For All The Mothers Without Children on Mother’s Day
Last year it occurred to me, scrolling through posts of a few broken-hearted, that there are many on Mother’s Day that aren’t properly appreciated for who they are. I’m speaking of all the Mom’s out there who have no children of their own; those who want so desperately to carry a child, but for whatever reason cannot. I need to ask you an important question: do you actually think carrying a child inside for nine months is what makes you a mom?
If so, how many “mothers” have broken or abused or sadly ended the very life they carried? Are they really moms? Do they deserve to be remembered on this special day? Or, how many “mothers” bore a child only to give it up to another because they couldn’t handle the responsibility or didn’t feel like they could adequately provide for the child. It’s not that what they did is wrong, but they knew that even though they could carry the baby in their womb, they couldn’t be a mom. So they did the right thing and found someone who could—quite often a mother who could not carry a child for herself.

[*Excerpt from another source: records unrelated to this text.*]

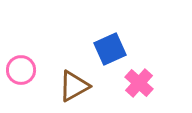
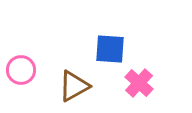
blue square: rotated 28 degrees clockwise
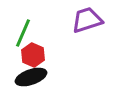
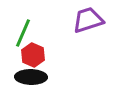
purple trapezoid: moved 1 px right
black ellipse: rotated 20 degrees clockwise
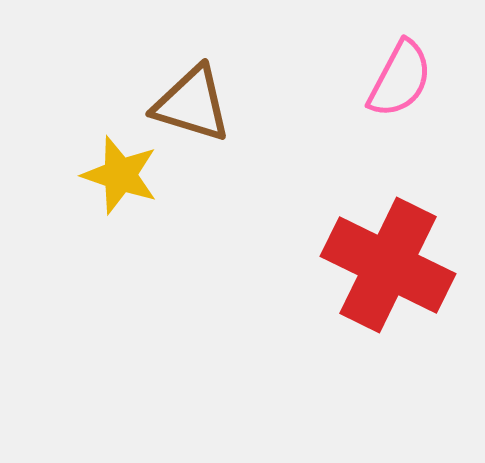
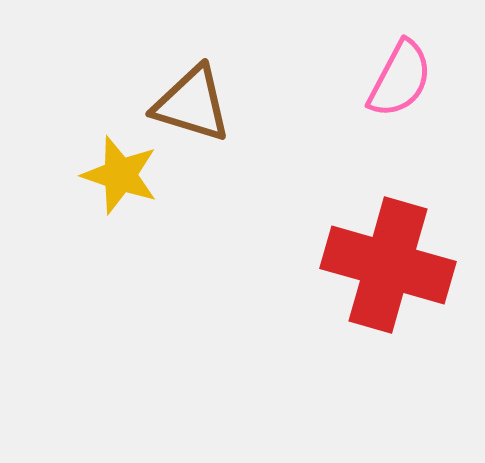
red cross: rotated 10 degrees counterclockwise
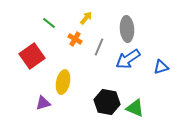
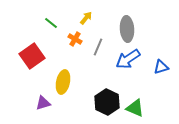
green line: moved 2 px right
gray line: moved 1 px left
black hexagon: rotated 15 degrees clockwise
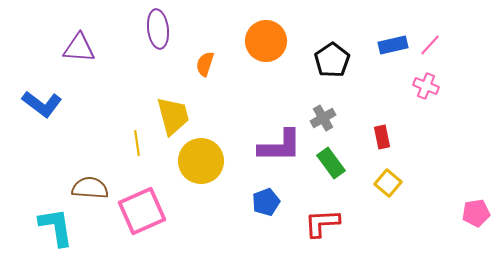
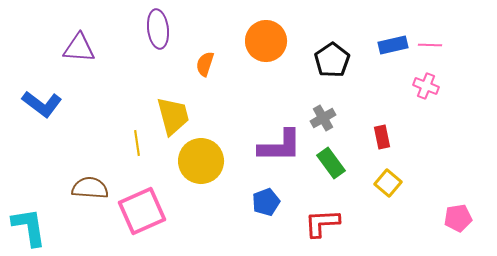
pink line: rotated 50 degrees clockwise
pink pentagon: moved 18 px left, 5 px down
cyan L-shape: moved 27 px left
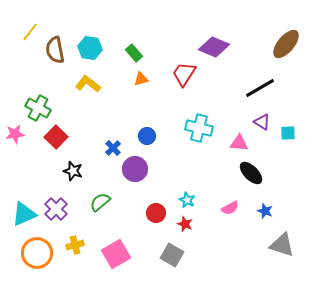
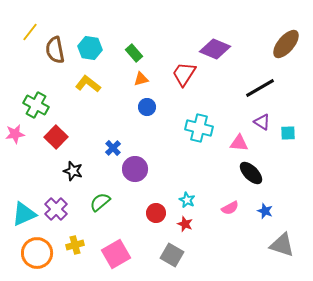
purple diamond: moved 1 px right, 2 px down
green cross: moved 2 px left, 3 px up
blue circle: moved 29 px up
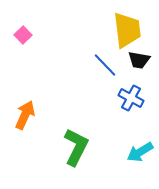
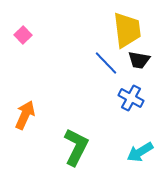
blue line: moved 1 px right, 2 px up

To suggest carrying a child inside for nine months is what makes one a mom is like telling a boy coming of age that having sex is what makes him a man. No, a real mom is more than a walking human factory. A real mom has the gift of nurture—the strength to love, cherish, accept, protect, educate, and pour herself into a child; and the courage to know, all the while, that one day she will have to let go and encourage that child to fly out on their own; taking a piece of her heart with them.
So, to you Mothers without Children, know that you are loved and appreciated. Know that God is using you as a mother in someone’s life whether you know it or not. Know that Mothers are not valued because they can have kids, but because they have within them that special something that children need to be what God made them to be. Know that you are needed—that the world would be less without you in it because so many children need someone like you in their lives. Know that you don’t have to have a child of your own for us to celebrate you on Mother’s Day. Celebrate yourself in this. Celebrate knowing that God gifted you in such a way so that He could utilize you to be a mom to so many children that need you that you may have never seen had you been distracted by your own. In a world with so many children without mothers, we need more mothers without children willing to be like you—willing to share themselves with a child not their own. And what more powerful image of motherhood is there than that? God bless you, and Happy Mother’s Day!